REQUIRED WORK: Tally the lines below that hold the string "кислоты", and give only the tally.

BEGIN SOURCE MATERIAL

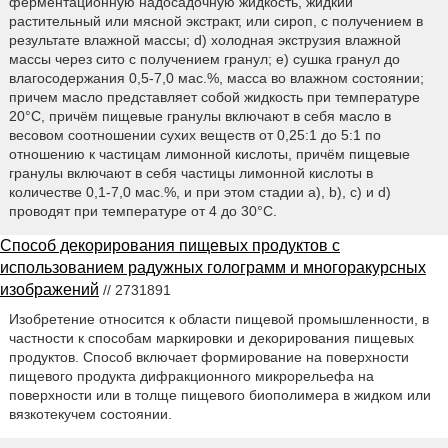
ферментационную надосадочную жидкость, жидкий
растительный или мясной экстракт, или сироп, с получением в
результате влажной массы; d) холодная экструзия влажной
массы через сито с получением гранул; e) сушка гранул до
влагосодержания 0,5-7,0 мас.%, масса во влажном состоянии;
причем масло представляет собой жидкость при температуре
20°С, причём пищевые гранулы включают в себя масло в
весовом соотношении сухих веществ от 0,25:1 до 5:1 по
отношению к частицам лимонной кислоты, причём пищевые
гранулы включают в себя частицы лимонной кислоты в
количестве 0,1-7,0 мас.%, и при этом стадии a), b), c) и d)
проводят при температуре от 4 до 30°С.
Способ декорирования пищевых продуктов с
использованием радужных голограмм и многоракурсных
изображений
// 2731891
Изобретение относится к области пищевой промышленности, в
частности к способам маркировки и декорирования пищевых
продуктов. Способ включает формирование на поверхности
пищевого продукта дифракционного микрорельефа на
поверхности или в толще пищевого биополимера в жидком или
вязкотекучем состоянии.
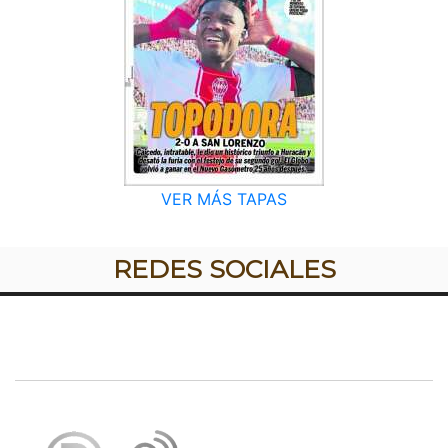
VER MÁS TAPAS
REDES SOCIALES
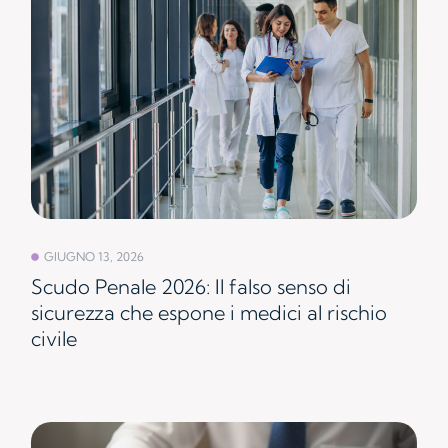
GIUGNO 13, 2026
Scudo Penale 2026: Il falso senso di
sicurezza che espone i medici al rischio
civile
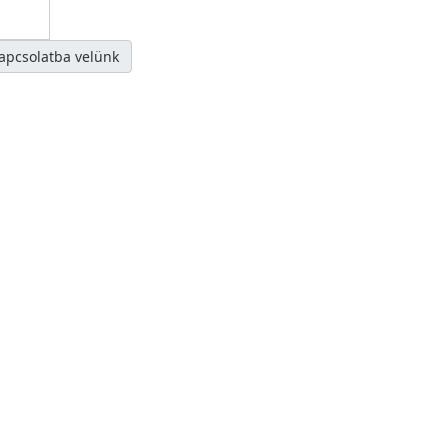
kapcsolatba velünk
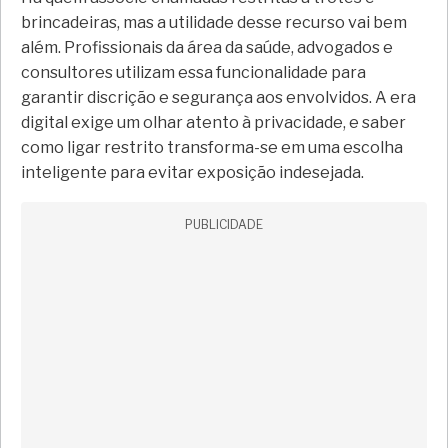
brincadeiras, mas a utilidade desse recurso vai bem
além. Profissionais da área da saúde, advogados e
consultores utilizam essa funcionalidade para
garantir discrição e segurança aos envolvidos. A era
digital exige um olhar atento à privacidade, e saber
como ligar restrito transforma-se em uma escolha
inteligente para evitar exposição indesejada.
PUBLICIDADE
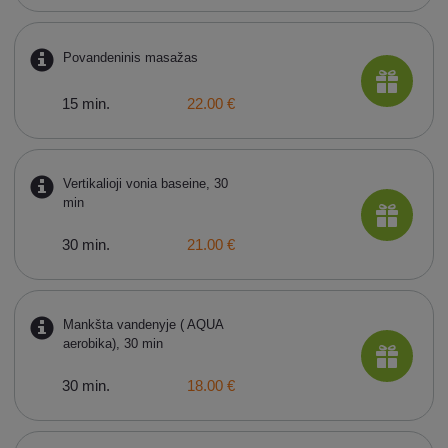
Povandeninis masažas
15 min.
22.00 €
Vertikalioji vonia baseine, 30
min
30 min.
21.00 €
Mankšta vandenyje ( AQUA
aerobika), 30 min
30 min.
18.00 €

END SOURCE MATERIAL

ANSWER BELOW: 2